**Task objective:**
Every line that contains the word "Buchung" should be copied from the records below.

**Material to process:**
***

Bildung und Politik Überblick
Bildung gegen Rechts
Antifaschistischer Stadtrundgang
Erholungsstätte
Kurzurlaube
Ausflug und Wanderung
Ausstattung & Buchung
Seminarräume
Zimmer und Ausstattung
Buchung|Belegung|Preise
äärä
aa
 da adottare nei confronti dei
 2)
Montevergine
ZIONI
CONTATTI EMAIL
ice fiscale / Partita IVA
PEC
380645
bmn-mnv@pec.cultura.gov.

***

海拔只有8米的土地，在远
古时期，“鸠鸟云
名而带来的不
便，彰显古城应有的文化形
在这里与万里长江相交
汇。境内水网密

***

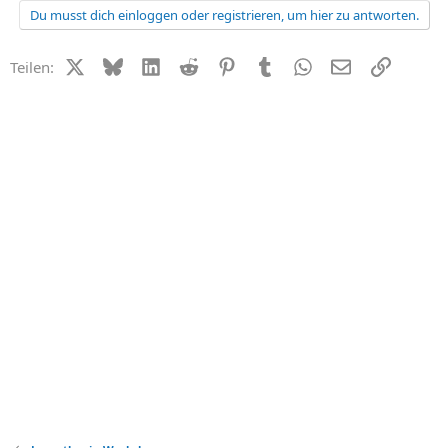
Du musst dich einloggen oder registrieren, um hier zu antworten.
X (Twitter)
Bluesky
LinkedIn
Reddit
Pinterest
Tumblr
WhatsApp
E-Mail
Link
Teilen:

***

**Reply to the exercise:**
Ausstattung & Buchung
Buchung|Belegung|Preise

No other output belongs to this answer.